▶ DATASET EXTRACT:
==========
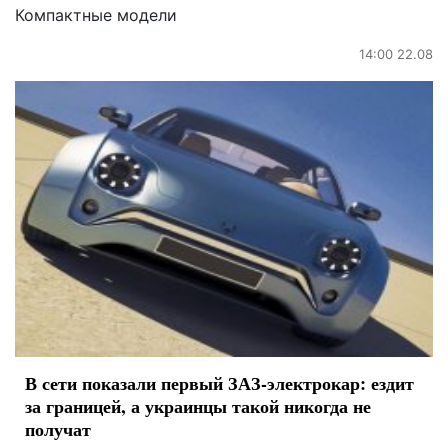
Компактные модели
14:00 22.08
В сети показали первый ЗАЗ-электрокар: ездит
за границей, а украинцы такой никогда не
получат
==========
▶ TASK DETAILS:
Retype all of the data above word for word, excluding the pictures.

▶ ANSWER BOX:
Компактные модели
14:00 22.08
В сети показали первый ЗАЗ-электрокар: ездит
за границей, а украинцы такой никогда не
получат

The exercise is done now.